Le ministère de l’habitat assouplit la construction en milieu rural

La demande d’autorisation de construire simplifiée : les documents techniques et administratifs non nécessaires ne seront plus exigés, plus de souplesse pour prouver la propriété du foncier… Les conditions réglementaires en termes de hauteur et de surface constructible révisables à  la hausse en cas de nécessité.

Il n’y a pas que dans les villes où les demandes d’autorisation de construire constituent un casse-tête. Les zones rurales n’y échappent pas non plus. En dépit de plusieurs mesures appliquées ces dernières années, la procédure présente encore plusieurs problèmes, reconnaît-on au sein du ministère de l’habitat. Pour y remédier, et en attendant un amendement des lois en la matière, la tutelle a adressé ces dernières semaines aux directeurs des agences urbaines et à ses inspecteurs régionaux une circulaire pour faciliter et rendre plus flexible l’étude des demandes d’autorisation de construire en milieu rural. Celle-ci précise un ensemble de mesures dont la première est de ne pas imposer aux citoyens de fournir des documents techniques et administratifs non nécessaires, et de se contenter du strict minimum en termes de nombre de copies demandées pour la constitution des dossiers de demandes d’autorisation. Aussi, il est recommandé de traiter la problématique du foncier «avec la flexibilité nécessaire» en prenant en considération les spécificités des régions et des provinces et les types de foncier. Plus explicitement, la nouvelle circulaire recommande de lâcher du lest pour ce qui est des moyens de preuve de la propriété du foncier, tout en sachant qu’il est possible pour la commune concernée de s’assurer de cet aspect à la remise de l’autorisation.

Une autre recommandation porte sur la mise en place effective de la commission prévue pour les dossiers ne remplissant pas toutes les conditions réglementaires en termes de superficie de la parcelle, de surface au sol constructible et de hauteur maximale prévue en zone rurale. Pour rappel, cette commission énoncée dans l’article 36 du décret d’application de la loi 12.90 sur l’urbanisme est tenue de se réunir systématiquement dans les cas précisés avec une obligation de statuer dans un délai de 10 jours après la remise du dossier à l’agence urbaine concernée.
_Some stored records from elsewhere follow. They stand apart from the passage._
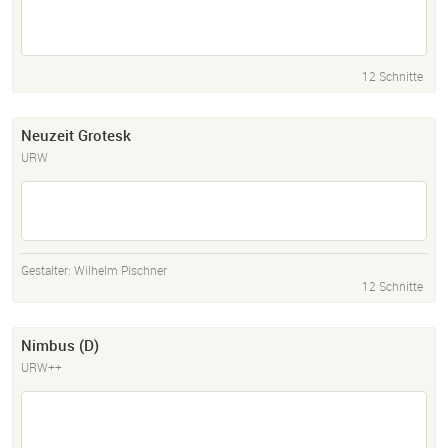
12 Schnitte
Neuzeit Grotesk
URW
Gestalter:
Wilhelm Pischner
12 Schnitte
Nimbus (D)
URW++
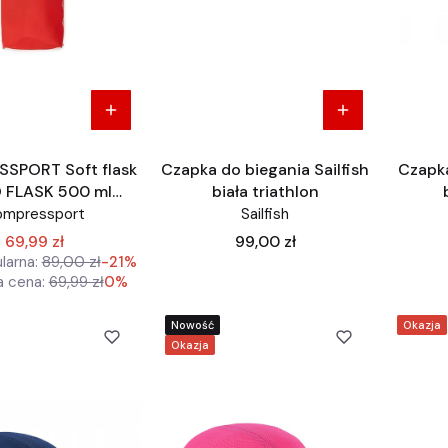
SPORT Soft flask
Czapka do biegania Sailfish
Czapka
 FLASK 500 ml
biała triathlon
czerwony
ompressport
Sailfish
Cena
69,99 zł
99,00 zł
larna:
89,00 zł
-21%
a cena:
69,99 zł
0%
Nowość
Okazja
Okazja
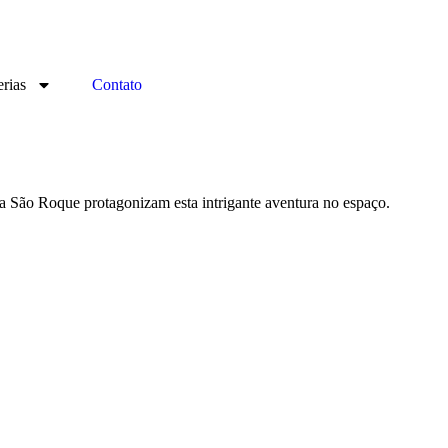
rias
Contato
a São Roque protagonizam esta intrigante aventura no espaço.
Dans la même veine, une autre mesure introduite par la nouvelle circulaire consiste à autoriser des projets tenant sur des parcelles de moins d’un hectare (la loi imposant une superficie d’un hectare et plus) ou encore de permettre d’augmenter la hauteur et la surface constructible réglementaires, en cas de nécessité. Cela sachant que quand il s’agit d’élargir des constructions existantes en rajoutant des chambres, une annexe ou un étage en plus du rez-de-chaussée, la superficie supérieure ou égale à un hectare pour le terrain concerné ne s’impose plus.

Néanmoins, toutes ces facilitations ne pourront être mises en jeu que si la construction envisagée ne favorise pas une urbanisation dispersée et des morcellements non réglementaires, avec une nécessité de préserver les régions agricoles importantes.

Traitement spécial pour les zones rurales à pression urbanistique

Dans la foulée, le document exige des agences urbaines et des inspecteurs de l’habitat d’entreprendre un ensemble d’actions visant à encadrer la construction au sein de zones rurales subissant une pression urbanistique. En premier, il est demandé à ces derniers de déterminer les périmètres des douars et des régions rurales connaissant une pression urbanistique, ainsi que les périmètres sensibles (le long des routes nationales, le littoral, les plaines…) pour lesquels une vision à long terme s’impose. Cela avant même d’entamer l’étude des demandes de construction au niveau de ces espaces qui doivent par ailleurs être couverts par des documents d’urbanisme.

Plus que cela, la nouvelle circulaire impose aux agences urbaines et aux inspecteurs de mettre en place un programme en prévision de la mise en œuvre, à proximité des douars et des régions subissant une pression urbanistique, de zones à aménagement progressif (ZAP). Celles-ci consistent en espaces qui sont progressivement dotés en équipements dont l’objectif est de contrer l’habitat non réglementaire.
Enfin, la nouvelle circulaire impose la mise en place d’un nouveau cadre pour préciser les règles de l’assistance architecturale et technique dans le monde rural.

Comptant suivre de près la mise en œuvre de toutes ces dispositions, le département de l’habitat impose enfin aux concernés la présentation d’un bilan semestriel sur la concrétisation de la nouvelle circulaire et les obstacles rencontrés pour sa mise en œuvre.